Dried and delicious
Dried and delicious
The decline of Mughlai food (the real McCoy that is, not the upstart version you get in restaurants) started because of the richness of its ingredients and the intricacy of the preparations. Bengali widows’ food is on its way out because society is becoming less and less traditional. Many of India’s micro-cuisines are in danger of extinction because they are too tedious; plus all the old cooks have died and everyone’s eating lighter anyway. But a section of Kashmir’s cuisine is going the way of the dodo because a road has now become all-weather.
It sounds as if dried vegetables were a diet of deprivation, but Kashmiris have a way with food: give them a sheep and they’ll give you a 20-course wazwan. So, cooked dried vegetables (hokh syun in Kashmiri) morphed into a feast. Italian sun-dried tomatoes are sold in the rest of the world at a hefty premium precisely because drying out the water content of the vegetable increases the intensity of the flavour and does interesting things to the texture.
In the seventeen-and-a-half years that I have been married (my husband is from the valley and my in-laws live there round the year), winters have become less severe—to the extent that quite often there’s no snow at all in Srinagar. That, in turn, means that National Highway 1A, that leads from Srinagar to Jammu— the route for all supplies to reach the valley—is easier to maintain. When the road is blocked for four days every five years due to snowfall, it hardly calls for the level of self-sufficiency that was the norm until 30 years ago.

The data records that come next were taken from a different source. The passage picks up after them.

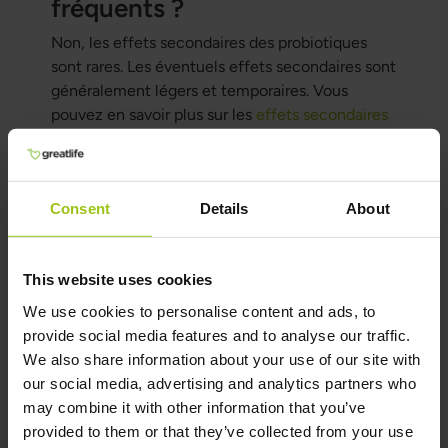
fréquents ?
Non, les effets secondaires des probiotiques
sont rares. Les éventuels effets secondaires sont
généralement légers et temporaires. Vous
pouvez en savoir plus sur les
effets secondaires
des probiotiques
dans cet article.
Auteur et Réviseur
Consent
Details
About
Auteur:
Greatlife.fr ,
Les meilleurs en santé
This website uses cookies
We use cookies to personalise content and ads, to
Réviseur:
provide social media features and to analyse our traffic.
Teresa Husén, Thérapeute en nutrition en
We also share information about your use of our site with
médecine fonctionnelle
our social media, advertising and analytics partners who
Dernière mise à jour:
may combine it with other information that you’ve
16 Juin 2026
provided to them or that they’ve collected from your use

About five years ago, shops in the city started selling dried vegetables, and the writing was on the wall. Today, even in our family of dried vegetable junkies, hardly a kilogramme or two of turnips is dried. And in autumn, my mother-in-law no longer excitedly comments on the aubergines drying in the vicinity, because nobody really bothers.
Zumroo Tool with Dal
Serves 4
Ingredients:
4 eggs, hard boiled and shelled
250g chana or whole green moong dal
1 onion, sliced finely
1 heaped tsp turmeric
1 black cardamom
½ tsp powdered saunf (aniseed)
4 tbsp oil—mustard or refined
Method:
Fry the boiled eggs with a pinch of turmeric in a deep frying pan till the whites become golden brown partly because of the frying and partly because of the turmeric. Next, pick either chana or whole green moong dal: This is a cuisine for lean times, so ingredients are somewhat variable. If using whole moong dal, soak for a few hours. Pressure cook till done: one whistle on high fire and then 7 or 15 minutes on low flame (depending on the dal), so that the texture of the lentil remains, but barely so. Temper the onion, turmeric, black cardamom and saunf in mustard oil (for complete authenticity). First add the tempering to the dal and cook, stirring vigorously, then add the eggs and finish on a low flame for a few minutes. Serve with rice.